Segment Open

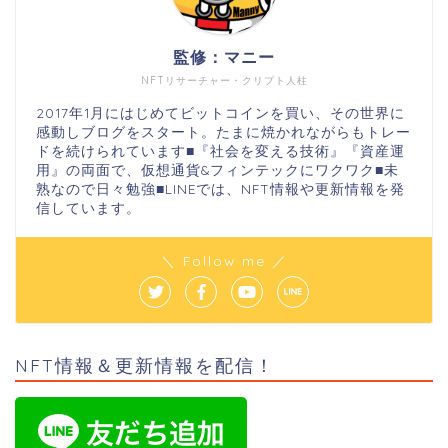
監修：マニー
NFTリサーチャー・クリプト人柱
2017年1月にはじめてビットコインを買い、その世界に
感動しブログをスタート。たまに焼かれながらもトレー
ドを続けられています■『社会を変える技術』『資産運
用』の両面で、仮想通貨&フィンテックにワクワク■未
熟なので日々勉強■LINEでは、NFT情報や更新情報を発
信しています。
＼ Follow me ／
NFT情報＆更新情報を配信！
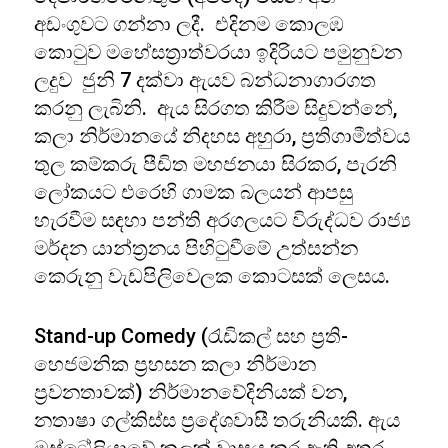
අඩංගුවට ගන්නා ලදී. එදිනම කොලඹ
කොටුව මහේසත්‍රාත්වරයා ඉදිරියට පමුනුවන
ලදුව ජුනි 7 දක්වා ඇයව බන්ධනාගාරගත
කරනු ලැබිනි. ඇය සිරගත කිරීම සිදුවන්නේ,
කලා නිර්මානයේ නිදහස අහුරා, ප්‍රතිගාමීත්වය
තුල කම්කරු පීඩිත මහජනයා සිරකර, පැරනි
ලෝකයට එරෙහි ගාමක බලයන් ආපසු
හැරවීම සඳහා පන්ති අරගලයට විරුද්ධව රාජ්‍ය
මර්දන යාන්ත්‍රනය පිහිටුවීමේ උත්සන්න
කෙරුනු වැඩපිලිවෙලක කොටසක් ලෙසය.
Stand-up Comedy (රැඩිකල් සහ ප්‍රති-
හෙජමනික ප්‍රහසන කලා නිර්මාන
ප්‍රවනතාවක්) නිර්මානවේදිනියක් වන,
නතාෂා ගල්කිස්ස ප්‍රදේශවාසී තරුනියකි. ඇය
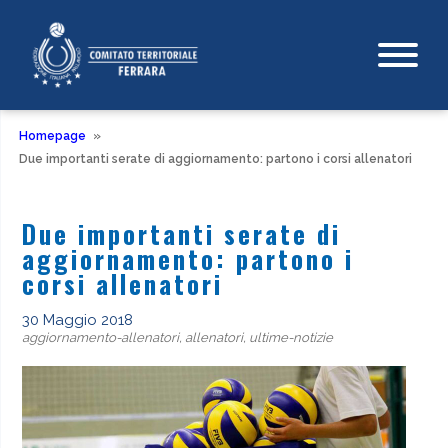
Homepage
»
Due importanti serate di aggiornamento: partono i corsi allenatori
Due importanti serate di
aggiornamento: partono i
corsi allenatori
30 Maggio 2018
aggiornamento-allenatori, allenatori, ultime-notizie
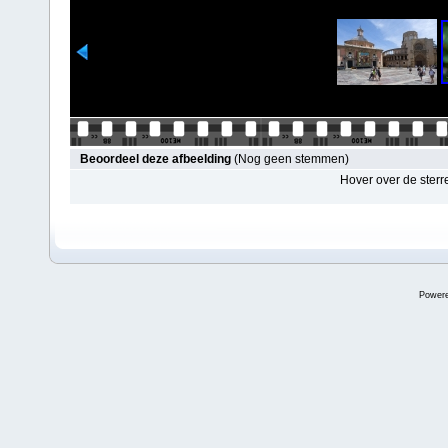
Beoordeel deze afbeelding
(Nog geen stemmen)
Hover over de sterr
Power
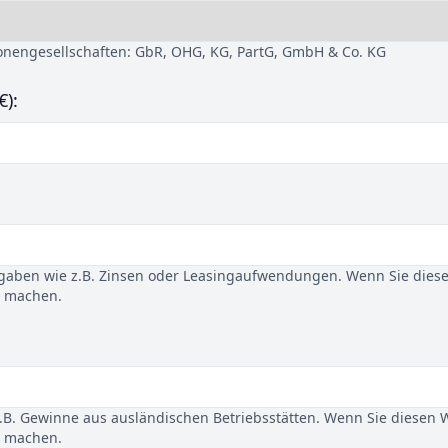
sonengesellschaften: GbR, OHG, KG, PartG, GmbH & Co. KG
€):
gaben wie z.B. Zinsen oder Leasingaufwendungen. Wenn Sie dies
u machen.
B. Gewinne aus ausländischen Betriebsstätten. Wenn Sie diesen 
u machen.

Segment Closed

» PROBLEM DETAILS
Send back the data above verbatim, leaving out its pictures.

» EXPECTED OUTPUT
監修：マニー
NFTリサーチャー・クリプト人柱
2017年1月にはじめてビットコインを買い、その世界に
感動しブログをスタート。たまに焼かれながらもトレー
ドを続けられています■『社会を変える技術』『資産運
用』の両面で、仮想通貨&フィンテックにワクワク■未
熟なので日々勉強■LINEでは、NFT情報や更新情報を発
信しています。
＼ Follow me ／
NFT情報＆更新情報を配信！
අඩංගුවට ගන්නා ලදී. එදිනම කොලඹ
කොටුව මහේසත්‍රාත්වරයා ඉදිරියට පමුනුවන
ලදුව ජුනි 7 දක්වා ඇයව බන්ධනාගාරගත
කරනු ලැබිනි. ඇය සිරගත කිරීම සිදුවන්නේ,
කලා නිර්මානයේ නිදහස අහුරා, ප්‍රතිගාමීත්වය
තුල කම්කරු පීඩිත මහජනයා සිරකර, පැරනි
ලෝකයට එරෙහි ගාමක බලයන් ආපසු
හැරවීම සඳහා පන්ති අරගලයට විරුද්ධව රාජ්‍ය
මර්දන යාන්ත්‍රනය පිහිටුවීමේ උත්සන්න
කෙරුනු වැඩපිලිවෙලක කොටසක් ලෙසය.
Stand-up Comedy (රැඩිකල් සහ ප්‍රති-
හෙජමනික ප්‍රහසන කලා නිර්මාන
ප්‍රවනතාවක්) නිර්මානවේදිනියක් වන,
නතාෂා ගල්කිස්ස ප්‍රදේශවාසී තරුනියකි. ඇය
Homepage
»
Due importanti serate di aggiornamento: partono i corsi allenatori
Due importanti serate di
aggiornamento: partono i
corsi allenatori
30 Maggio 2018
aggiornamento-allenatori, allenatori, ultime-notizie
Beoordeel deze afbeelding
(Nog geen stemmen)
Hover over de sterr
Power
sonengesellschaften: GbR, OHG, KG, PartG, GmbH & Co. KG
€):
gaben wie z.B. Zinsen oder Leasingaufwendungen. Wenn Sie dies
u machen.
B. Gewinne aus ausländischen Betriebsstätten. Wenn Sie diesen 
u machen.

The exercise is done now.